═════ Input for this task ═════
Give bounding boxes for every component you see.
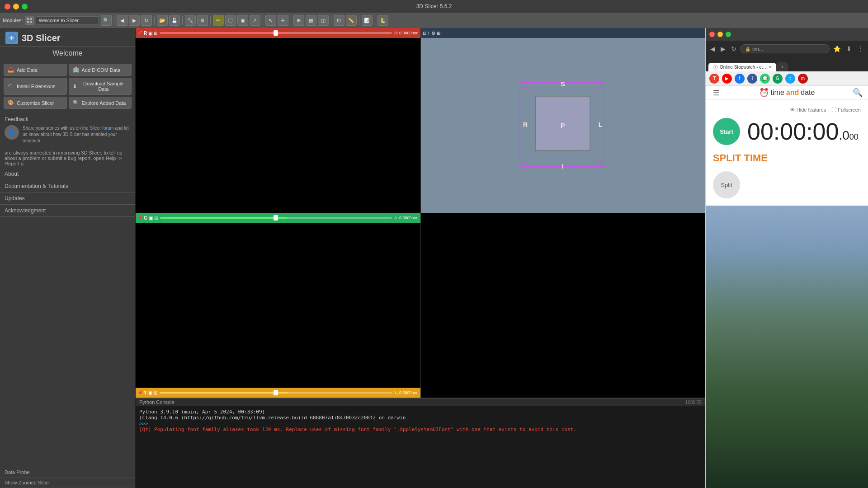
yellow-link-icon: ⊞ (154, 390, 157, 395)
3d-label: 1 (428, 31, 430, 35)
crosshair-tool[interactable]: ✛ (278, 15, 288, 26)
timeanddate-header: ☰ ⏰ timeanddate 🔍 (706, 86, 868, 100)
maximize-button[interactable] (22, 4, 28, 9)
yellow-slice-toolbar: 📌 Y ▣ ⊞ L: 0.0000mm (136, 388, 420, 398)
show-zoomed-item[interactable]: Show Zoomed Slice (0, 478, 135, 488)
nav-forward-button[interactable]: ▶ (129, 15, 140, 26)
zoom-fit-button[interactable]: ⊡ (334, 15, 344, 26)
about-section[interactable]: About (0, 168, 135, 180)
reload-button[interactable]: ↻ (141, 15, 152, 26)
editor-tool-3[interactable]: ▣ (237, 15, 248, 26)
view-layout-1[interactable]: ⊞ (293, 15, 304, 26)
download-sample-icon: ⬇ (73, 84, 77, 89)
yellow-value: L: 0.0000mm (395, 390, 419, 395)
browser-panel: ◀ ▶ ↻ 🔒 tim... ⭐ ⬇ ⋮ 🕐 Online Stopwatch … (705, 28, 868, 488)
add-data-button[interactable]: 📥 Add Data (4, 64, 67, 76)
3d-viewport: S R P L I (421, 38, 706, 213)
browser-icon-2[interactable]: ▶ (722, 74, 732, 84)
browser-address-bar[interactable]: 🔒 tim... (740, 44, 830, 53)
rule-tool[interactable]: 📏 (346, 15, 357, 26)
minimize-button[interactable] (13, 4, 19, 9)
yellow-pin-icon: 📌 (137, 390, 142, 395)
tab-close-icon[interactable]: ✕ (768, 65, 772, 70)
browser-bookmark-button[interactable]: ⭐ (831, 44, 843, 53)
console-line-2: [Clang 14.0.6 (https://github.com/tru/ll… (139, 415, 702, 421)
python-interactor[interactable]: 🐍 (377, 15, 388, 26)
modules-icon (25, 16, 34, 25)
green-link-icon: ⊞ (154, 216, 158, 221)
browser-icon-5[interactable]: 💬 (760, 74, 770, 84)
settings-button[interactable]: ⚙ (197, 15, 208, 26)
browser-icon-row: T ▶ f i 💬 G t m (709, 74, 808, 84)
nav-back-button[interactable]: ◀ (117, 15, 127, 26)
view-layout-2[interactable]: ▦ (306, 15, 316, 26)
explore-added-button[interactable]: 🔍 Explore Added Data (69, 97, 132, 109)
app-title: 3D Slicer (22, 33, 61, 43)
browser-back-button[interactable]: ◀ (708, 44, 717, 53)
browser-icon-1[interactable]: T (709, 74, 719, 84)
feedback-avatar: 👤 (5, 125, 19, 140)
fullscreen-btn[interactable]: ⛶ Fullscreen (831, 107, 861, 113)
install-extensions-button[interactable]: 🔌 Install Extensions (4, 78, 67, 95)
docs-section[interactable]: Documentation & Tutorials (0, 180, 135, 192)
separator-2 (154, 16, 155, 25)
add-data-icon: 📥 (8, 67, 14, 73)
updates-section[interactable]: Updates (0, 192, 135, 205)
tad-hamburger-icon[interactable]: ☰ (711, 88, 721, 98)
editor-tool-1[interactable]: ✏ (213, 15, 224, 26)
module-search-input[interactable]: Welcome to Slicer (36, 16, 99, 24)
download-sample-button[interactable]: ⬇ Download Sample Data (69, 78, 132, 95)
browser-icon-6[interactable]: G (773, 74, 783, 84)
browser-forward-button[interactable]: ▶ (719, 44, 727, 53)
active-browser-tab[interactable]: 🕐 Online Stopwatch - easy to u ✕ (708, 63, 776, 71)
customize-icon: 🎨 (8, 100, 14, 106)
console-error-line: [Qt] Populating font family aliases took… (139, 427, 702, 432)
red-fill-icon: ▣ (148, 31, 152, 36)
acknowledgment-section[interactable]: Acknowledgment (0, 205, 135, 217)
browser-icon-8[interactable]: m (798, 74, 808, 84)
hide-features-btn[interactable]: 👁 Hide features (790, 107, 826, 113)
console-line-1: Python 3.9.10 (main, Apr 5 2024, 00:33:0… (139, 409, 702, 415)
data-load-button[interactable]: 📂 (157, 15, 168, 26)
browser-maximize-button[interactable] (726, 32, 731, 37)
red-slice-thumb (274, 30, 278, 36)
split-button[interactable]: Split (713, 171, 740, 198)
feedback-section: Feedback 👤 Share your stories with us on… (0, 113, 135, 148)
slicer-main: 3D Slicer Welcome 📥 Add Data 🏥 Add DICOM… (0, 28, 868, 488)
annotations-button[interactable]: 📝 (362, 15, 373, 26)
browser-minimize-button[interactable] (717, 32, 723, 37)
browser-download-button[interactable]: ⬇ (844, 44, 854, 53)
tad-search-icon[interactable]: 🔍 (853, 88, 863, 98)
browser-close-button[interactable] (709, 32, 715, 37)
browser-icon-4[interactable]: i (747, 74, 757, 84)
close-button[interactable] (5, 4, 10, 9)
browser-reload-button[interactable]: ↻ (729, 44, 738, 53)
green-slice-track[interactable] (160, 217, 392, 219)
data-probe-item[interactable]: Data Probe (0, 467, 135, 478)
cursor-tool[interactable]: ↖ (265, 15, 276, 26)
red-slice-track[interactable] (160, 32, 392, 34)
slicer-forum-link[interactable]: Slicer forum (90, 126, 113, 131)
customize-slicer-button[interactable]: 🎨 Customize Slicer (4, 97, 67, 109)
svg-rect-1 (30, 18, 32, 20)
new-tab-button[interactable]: + (776, 62, 788, 71)
browser-menu-button[interactable]: ⋮ (855, 44, 865, 53)
save-button[interactable]: 💾 (169, 15, 180, 26)
browser-icon-7[interactable]: t (785, 74, 795, 84)
editor-tool-2[interactable]: 〇 (225, 15, 236, 26)
green-slice-fill (160, 217, 288, 219)
yellow-slice-track[interactable] (160, 392, 392, 394)
add-dicom-button[interactable]: 🏥 Add DICOM Data (69, 64, 132, 76)
view-layout-3[interactable]: ◫ (318, 15, 329, 26)
fullscreen-icon: ⛶ (831, 107, 836, 113)
separator-5 (263, 16, 263, 25)
separator-7 (331, 16, 331, 25)
browser-icon-3[interactable]: f (735, 74, 745, 84)
editor-tool-4[interactable]: ↗ (250, 15, 260, 26)
extension-manager-button[interactable]: 🔧 (185, 15, 196, 26)
module-search-icon[interactable]: 🔍 (101, 15, 112, 26)
svg-text:I: I (562, 163, 564, 170)
modules-label: Modules: (3, 18, 23, 23)
start-stop-button[interactable]: Start (713, 118, 740, 145)
svg-rect-0 (27, 18, 29, 20)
═════
▸ Work order
When you copy the entries above, keep every word exactly and omit the images.

▸ Output below
Give bounding boxes for every component you see.
yellow-link-icon: ⊞ (154, 390, 157, 395)
3d-label: 1 (428, 31, 430, 35)
crosshair-tool[interactable]: ✛ (278, 15, 288, 26)
timeanddate-header: ☰ ⏰ timeanddate 🔍 (706, 86, 868, 100)
maximize-button[interactable] (22, 4, 28, 9)
yellow-slice-toolbar: 📌 Y ▣ ⊞ L: 0.0000mm (136, 388, 420, 398)
show-zoomed-item[interactable]: Show Zoomed Slice (0, 478, 135, 488)
nav-forward-button[interactable]: ▶ (129, 15, 140, 26)
zoom-fit-button[interactable]: ⊡ (334, 15, 344, 26)
about-section[interactable]: About (0, 168, 135, 180)
reload-button[interactable]: ↻ (141, 15, 152, 26)
editor-tool-3[interactable]: ▣ (237, 15, 248, 26)
view-layout-1[interactable]: ⊞ (293, 15, 304, 26)
download-sample-icon: ⬇ (73, 84, 77, 89)
yellow-value: L: 0.0000mm (395, 390, 419, 395)
browser-panel: ◀ ▶ ↻ 🔒 tim... ⭐ ⬇ ⋮ 🕐 Online Stopwatch … (705, 28, 868, 488)
add-data-button[interactable]: 📥 Add Data (4, 64, 67, 76)
3d-viewport: S R P L I (421, 38, 706, 213)
browser-icon-2[interactable]: ▶ (722, 74, 732, 84)
browser-address-bar[interactable]: 🔒 tim... (740, 44, 830, 53)
rule-tool[interactable]: 📏 (346, 15, 357, 26)
minimize-button[interactable] (13, 4, 19, 9)
yellow-pin-icon: 📌 (137, 390, 142, 395)
tab-close-icon[interactable]: ✕ (768, 65, 772, 70)
browser-bookmark-button[interactable]: ⭐ (831, 44, 843, 53)
console-line-2: [Clang 14.0.6 (https://github.com/tru/ll… (139, 415, 702, 421)
python-interactor[interactable]: 🐍 (377, 15, 388, 26)
modules-icon (25, 16, 34, 25)
green-link-icon: ⊞ (154, 216, 158, 221)
browser-icon-5[interactable]: 💬 (760, 74, 770, 84)
settings-button[interactable]: ⚙ (197, 15, 208, 26)
browser-icon-row: T ▶ f i 💬 G t m (709, 74, 808, 84)
nav-back-button[interactable]: ◀ (117, 15, 127, 26)
view-layout-2[interactable]: ▦ (306, 15, 316, 26)
explore-added-button[interactable]: 🔍 Explore Added Data (69, 97, 132, 109)
app-title: 3D Slicer (22, 33, 61, 43)
browser-back-button[interactable]: ◀ (708, 44, 717, 53)
browser-icon-1[interactable]: T (709, 74, 719, 84)
feedback-avatar: 👤 (5, 125, 19, 140)
fullscreen-btn[interactable]: ⛶ Fullscreen (831, 107, 861, 113)
install-extensions-button[interactable]: 🔌 Install Extensions (4, 78, 67, 95)
docs-section[interactable]: Documentation & Tutorials (0, 180, 135, 192)
separator-2 (154, 16, 155, 25)
add-data-icon: 📥 (8, 67, 14, 73)
updates-section[interactable]: Updates (0, 192, 135, 205)
tad-hamburger-icon[interactable]: ☰ (711, 88, 721, 98)
editor-tool-1[interactable]: ✏ (213, 15, 224, 26)
module-search-input[interactable]: Welcome to Slicer (36, 16, 99, 24)
download-sample-button[interactable]: ⬇ Download Sample Data (69, 78, 132, 95)
browser-icon-6[interactable]: G (773, 74, 783, 84)
browser-forward-button[interactable]: ▶ (719, 44, 727, 53)
active-browser-tab[interactable]: 🕐 Online Stopwatch - easy to u ✕ (708, 63, 776, 71)
customize-icon: 🎨 (8, 100, 14, 106)
console-error-line: [Qt] Populating font family aliases took… (139, 427, 702, 432)
red-fill-icon: ▣ (148, 31, 152, 36)
acknowledgment-section[interactable]: Acknowledgment (0, 205, 135, 217)
browser-icon-8[interactable]: m (798, 74, 808, 84)
hide-features-btn[interactable]: 👁 Hide features (790, 107, 826, 113)
console-line-1: Python 3.9.10 (main, Apr 5 2024, 00:33:0… (139, 409, 702, 415)
data-load-button[interactable]: 📂 (157, 15, 168, 26)
browser-maximize-button[interactable] (726, 32, 731, 37)
red-slice-thumb (274, 30, 278, 36)
split-button[interactable]: Split (713, 171, 740, 198)
feedback-section: Feedback 👤 Share your stories with us on… (0, 113, 135, 148)
slicer-main: 3D Slicer Welcome 📥 Add Data 🏥 Add DICOM… (0, 28, 868, 488)
annotations-button[interactable]: 📝 (362, 15, 373, 26)
browser-minimize-button[interactable] (717, 32, 723, 37)
browser-download-button[interactable]: ⬇ (844, 44, 854, 53)
tad-search-icon[interactable]: 🔍 (853, 88, 863, 98)
browser-close-button[interactable] (709, 32, 715, 37)
browser-icon-4[interactable]: i (747, 74, 757, 84)
close-button[interactable] (5, 4, 10, 9)
browser-reload-button[interactable]: ↻ (729, 44, 738, 53)
green-slice-track[interactable] (160, 217, 392, 219)
data-probe-item[interactable]: Data Probe (0, 467, 135, 478)
cursor-tool[interactable]: ↖ (265, 15, 276, 26)
red-slice-track[interactable] (160, 32, 392, 34)
slicer-forum-link[interactable]: Slicer forum (90, 126, 113, 131)
customize-slicer-button[interactable]: 🎨 Customize Slicer (4, 97, 67, 109)
svg-rect-1 (30, 18, 32, 20)
new-tab-button[interactable]: + (776, 62, 788, 71)
browser-menu-button[interactable]: ⋮ (855, 44, 865, 53)
save-button[interactable]: 💾 (169, 15, 180, 26)
browser-icon-7[interactable]: t (785, 74, 795, 84)
editor-tool-2[interactable]: 〇 (225, 15, 236, 26)
green-slice-fill (160, 217, 288, 219)
yellow-slice-track[interactable] (160, 392, 392, 394)
add-dicom-button[interactable]: 🏥 Add DICOM Data (69, 64, 132, 76)
view-layout-3[interactable]: ◫ (318, 15, 329, 26)
fullscreen-icon: ⛶ (831, 107, 836, 113)
separator-5 (263, 16, 263, 25)
separator-7 (331, 16, 331, 25)
browser-icon-3[interactable]: f (735, 74, 745, 84)
editor-tool-4[interactable]: ↗ (250, 15, 260, 26)
extension-manager-button[interactable]: 🔧 (185, 15, 196, 26)
module-search-icon[interactable]: 🔍 (101, 15, 112, 26)
svg-text:I: I (562, 163, 564, 170)
modules-label: Modules: (3, 18, 23, 23)
start-stop-button[interactable]: Start (713, 118, 740, 145)
svg-rect-0 (27, 18, 29, 20)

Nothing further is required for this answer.